Pi looks random: Mathematicians have computed pi out to 10 trillion digits and seen no evident pattern. But what really vexes mathematicians is that no one can definitely say that pi is random -- no one has figured out the mathematical proof. And in another sense, pi is anything but random: After all, the number embodies the order of a perfect circle. "The tension between order and randomness is one of the most tantalizing aspects of pi," writes Strogatz.
This randomness is illustrated in another visualization of pi created by Nadieh Bremer, an astronomer who now does data art and analytics at the blog Visual Cinnamon. Bremer says she was inspired by Krzywinski's work to create a kind of map of pi, in which each digit is assigned both a color and a direction.
Bremer notes that the idea has been around for a while: In the 1888 book “The Logic of Chance,” mathematician John Venn suggested that the digits 0 to 7 in pi represent eight compass directions, and followed the path tracked by those digits. Cristian Vasile also did a random walk using pi digits, mapping the image over the Earth's surface.
Bremer's graphics follow pi as it "walks" out 100, 1,000, 10,000, 100,000 and finally 1 million digits.
Bremer says that her favorite part about the visualization is that the shape of 1,000 digits has no obvious relationship to 10,000 digits, and seeing 10,000 digits gives you no idea how 100,000 digits will look. Bremer describes this as the epitome of randomness: What came before has no influence on what happens next, and there is no evident structure or pattern.

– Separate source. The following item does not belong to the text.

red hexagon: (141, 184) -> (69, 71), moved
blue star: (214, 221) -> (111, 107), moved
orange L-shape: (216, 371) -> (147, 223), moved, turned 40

What else can we take away from these graphics? For one, seeing all of the digits of pi visualized in physical space should help bring home another attribute of mathematics. Math isn't just numbers on a page: From physics to architecture, math is the language that we use to describe and construct the physical world around us. That's especially true for pi, which describes a perfect circle that appears everywhere in nature.

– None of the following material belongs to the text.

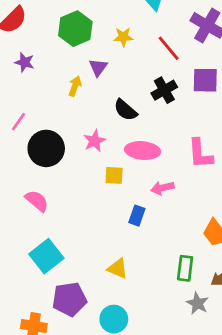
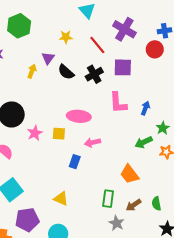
green hexagon: (75, 29) -> (19, 26), moved
black semicircle: (125, 110) -> (66, 72), moved
pink star: (94, 141) -> (35, 133), moved
pink L-shape: (200, 154) -> (118, 103), moved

Says Kryzwinski, "Pi Day is a great time to take a moment and recognize the extent to which, as a language to describe reality, math has allowed us to write the details of the workings of our universe."
"Thanks to numbers and math, we can build devices that will deliver this text to you. And, as you read it, we know how fast the photons will be traveling and what happens when they hit your retina. The rest is up to you."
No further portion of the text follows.